2. Per quanto attiene alla domanda di annullamento del provvedimento impugnato, il Collegio – esaminata più approfonditamente la questione – ritiene di non discostarsi dall’orientamento già assunto dalla Sezione nell’ambito delle pronunce che lo stesso ricorrente invoca (sentenze nn. 9381/2008, 9387/2008, 9624/2008, 9625/2008, 11308/2008, 11310/2008, 1451/2009 e 1452/2009).
Preso atto che l’Amministrazione ha respinto la richiesta di visto d’ingresso in quanto – come risulta dal tenore letterale dell’atto gravato – inquadra la suddetta richiesta come “domanda di visto per lavoro autonomo-socio prestatore d’opera” e, dunque, contesta la mancata presentazione del “certificato di iscrizione della società attiva da almeno tre anni nel registro delle imprese” e della “copia dell’ultimo bilancio depositato presso il registro delle imprese… o dell’ultima dichiarazione dei redditi… dal quale risulti che l’entità dei proventi o dei redditi sia sufficiente a garantire il compenso”, si ribadisce, pertanto, che la prima censura formulata, afferente la violazione degli artt. 26 d. lgs. n. 286/98 e 39 D.P.R. n. 394/99, è meritevole di condivisione per i motivi di seguito esposti.

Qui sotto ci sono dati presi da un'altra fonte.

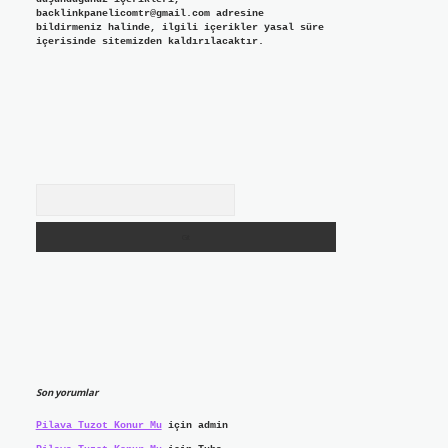
backlinkpanelicomtr@gmail.com
adresine
bildirmeniz halinde, ilgili içerikler yasal süre
içerisinde sitemizden kaldırılacaktır.
Arama
Son yorumlar
Pilava Tuzot Konur Mu
için
admin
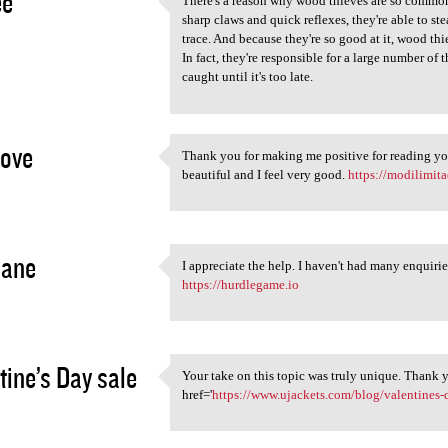
ee
There's a reason why wood thieves are so common i
There's a reason why wood
sharp claws and quick reflexes, they're able to s
3
trace. And because they're so good at it, wood t
In fact, they're responsible for a large number of
caught until it's too late.
Love
Thank you for making me positive for reading you
Thank you for making me
beautiful and I feel very good.
https://modilimit
3
jane
I appreciate the help. I haven't had many enquirie
I appreciate the help. I
https://hurdlegame.io
3
tine’s Day sale
Your take on this topic was truly unique. Thank y
Your take on this topic was
href='
https://www.ujackets.com/blog/valentines-
3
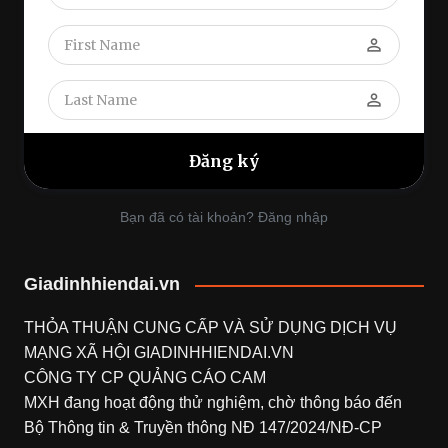
perm_identity
perm_identity
Bạn đã có tài khoản? Đăng nhập
Giadinhhiendai.vn
THỎA THUẬN CUNG CẤP VÀ SỬ DỤNG DỊCH VỤ
MẠNG XÃ HỘI
GIADINHHIENDAI.VN
CÔNG TY CP QUẢNG CÁO CAM
MXH đang hoạt động thử nghiệm, chờ thông báo đến
Bộ Thông tin & Truyền thông NĐ 147/2024/NĐ-CP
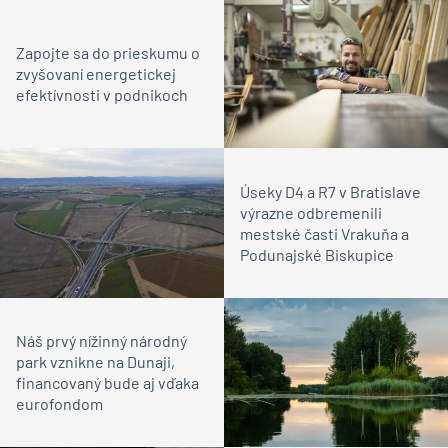
Zapojte sa do prieskumu o
zvyšovaní energetickej
efektívnosti v podnikoch
Úseky D4 a R7 v Bratislave
výrazne odbremenili
mestské časti Vrakuňa a
Podunajské Biskupice
Náš prvý nížinný národný
park vznikne na Dunaji,
financovaný bude aj vďaka
eurofondom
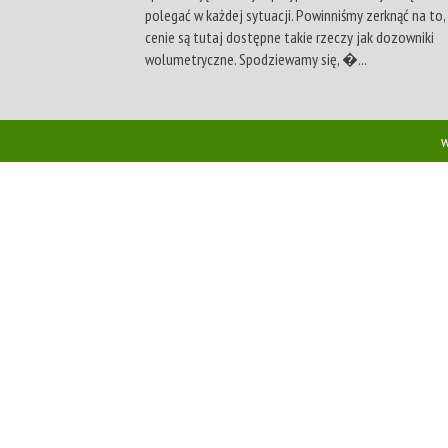
polegać w każdej sytuacji. Powinniśmy zerknąć na to, 
cenie są tutaj dostępne takie rzeczy jak dozowniki
wolumetryczne. Spodziewamy się, �...
w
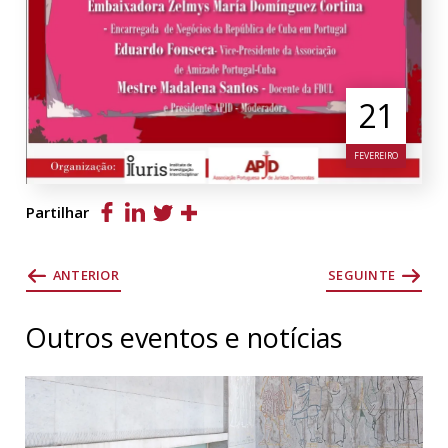
21
FEVEREIRO
Partilhar
ANTERIOR
SEGUINTE
Outros eventos e notícias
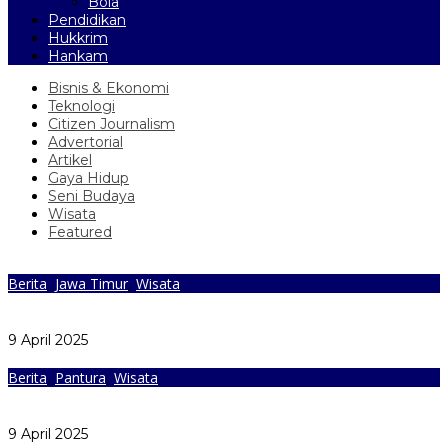
Bola
Pendidikan
Hukkrim
Hankam
Bisnis & Ekonomi
Teknologi
Citizen Journalism
Advertorial
Artikel
Gaya Hidup
Seni Budaya
Wisata
Featured
Berita
,
Jawa Timur
,
Wisata
Masjid Jami’ At-Taqwa Paciran Suguhkan Oase Indah dan
Nyaman bagi Pemudik di Jalur Pantura
9 April 2025
Berita
,
Pantura
,
Wisata
Masjid al-Fairus Pekalongan Menyediakan Layanan Pijat
hingga Potong Rambut Gratis bagi Pemudik Lebaran 2025
9 April 2025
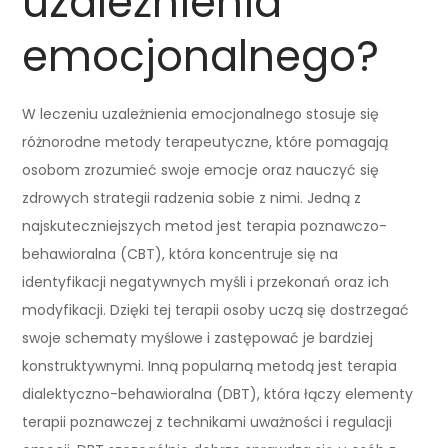
uzależnienia
emocjonalnego?
W leczeniu uzależnienia emocjonalnego stosuje się
różnorodne metody terapeutyczne, które pomagają
osobom zrozumieć swoje emocje oraz nauczyć się
zdrowych strategii radzenia sobie z nimi. Jedną z
najskuteczniejszych metod jest terapia poznawczo-
behawioralna (CBT), która koncentruje się na
identyfikacji negatywnych myśli i przekonań oraz ich
modyfikacji. Dzięki tej terapii osoby uczą się dostrzegać
swoje schematy myślowe i zastępować je bardziej
konstruktywnymi. Inną popularną metodą jest terapia
dialektyczno-behawioralna (DBT), która łączy elementy
terapii poznawczej z technikami uważności i regulacji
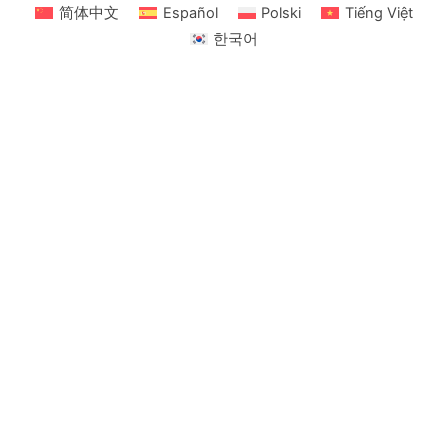
简体中文
Español
Polski
Tiếng Việt
한국어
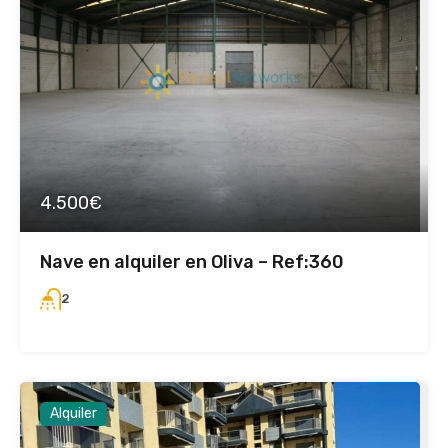
4.500€
Nave en alquiler en Oliva – Ref:360
2
Alquiler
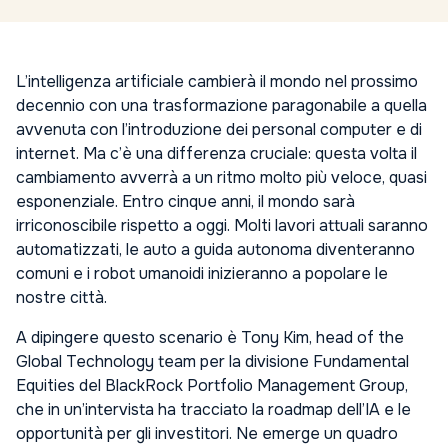
L’intelligenza artificiale cambierà il mondo nel prossimo
decennio con una trasformazione paragonabile a quella
avvenuta con l’introduzione dei personal computer e di
internet. Ma c’è una differenza cruciale: questa volta il
cambiamento avverrà a un ritmo molto più veloce, quasi
esponenziale. Entro cinque anni, il mondo sarà
irriconoscibile rispetto a oggi. Molti lavori attuali saranno
automatizzati, le auto a guida autonoma diventeranno
comuni e i robot umanoidi inizieranno a popolare le
nostre città.
A dipingere questo scenario è Tony Kim, head of the
Global Technology team per la divisione Fundamental
Equities del BlackRock Portfolio Management Group,
che in un’intervista ha tracciato la roadmap dell’IA e le
opportunità per gli investitori. Ne emerge un quadro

In via preliminare, va osservato che:
– secondo l’art. 39, comma 4°, D.P.R. n. 394/99 la dichiarazione d’insussistenza di motivi ostativi alla concessione del titolo autorizzativo all’esercizio di attività economiche e l’attestazione della disponibilità delle necessarie risorse economiche, indispensabili ai fini del conseguimento del visto d’ingresso per lavoro autonomo, possono essere “rilasciate, ove richieste, a stranieri che intendano operare come soci prestatori d’opera presso società, anche cooperative, costituite da almeno tre anni”;
– la figura del “socio prestatore d’opera” presenta peculiari caratteri che la differenziano specificamente da quella degli altri soci;
– in particolare, la disciplina del rapporto con il socio d’opera è prevista – per le società di persone – dagli artt. 2263 c.c., 2286 c.c., 2295 n. 7 c.c. e – per le società a responsabilità limitata – dall’art. 2464 c.c. mentre per le società per azioni l’opera non può essere conferita dal socio ma può formare solo oggetto di prestazioni accessorie (art. 2342 ultimo comma c.c.);
– il socio d’opera, per altro, non è un lavoratore subordinato e non ha diritto al trattamento salariale e previdenziale previsto per i lavoratori subordinati (Cass. n. 5289/06; Cass. n. 16281/04) in quanto l’opera costituisce la prestazione richiesta per la partecipazione al contratto sociale il cui compenso è rappresentato dalla partecipazione ai guadagni dell’ente;
– proprio la peculiarità della prestazione conferita dal socio d’opera, strettamente correlata alla personalità della stessa, giustifica una disciplina in materia di ripartizione degli utili (art. 2263 c.c.) e d’impossibilità sopravvenuta della prestazione (art. 2286 c.c.) – nelle società di persone – e di obbligo di garanzia della prestazione, per quanto concerne le s.r.l. (2464 c.c.), per molti versi differente rispetto a quella prevista per il socio che conferisce denaro od altri beni;
– a riprova di ciò va evidenziato che la stessa difficoltà di dare una valutazione oggettiva alla prestazione d’opera, poco compatibile con l’effettiva formazione del capitale reale, è alla base del divieto di conferimento della stessa nelle società per azioni laddove analoga preclusione non sussiste, ovviamente, per il socio che conferisce denaro.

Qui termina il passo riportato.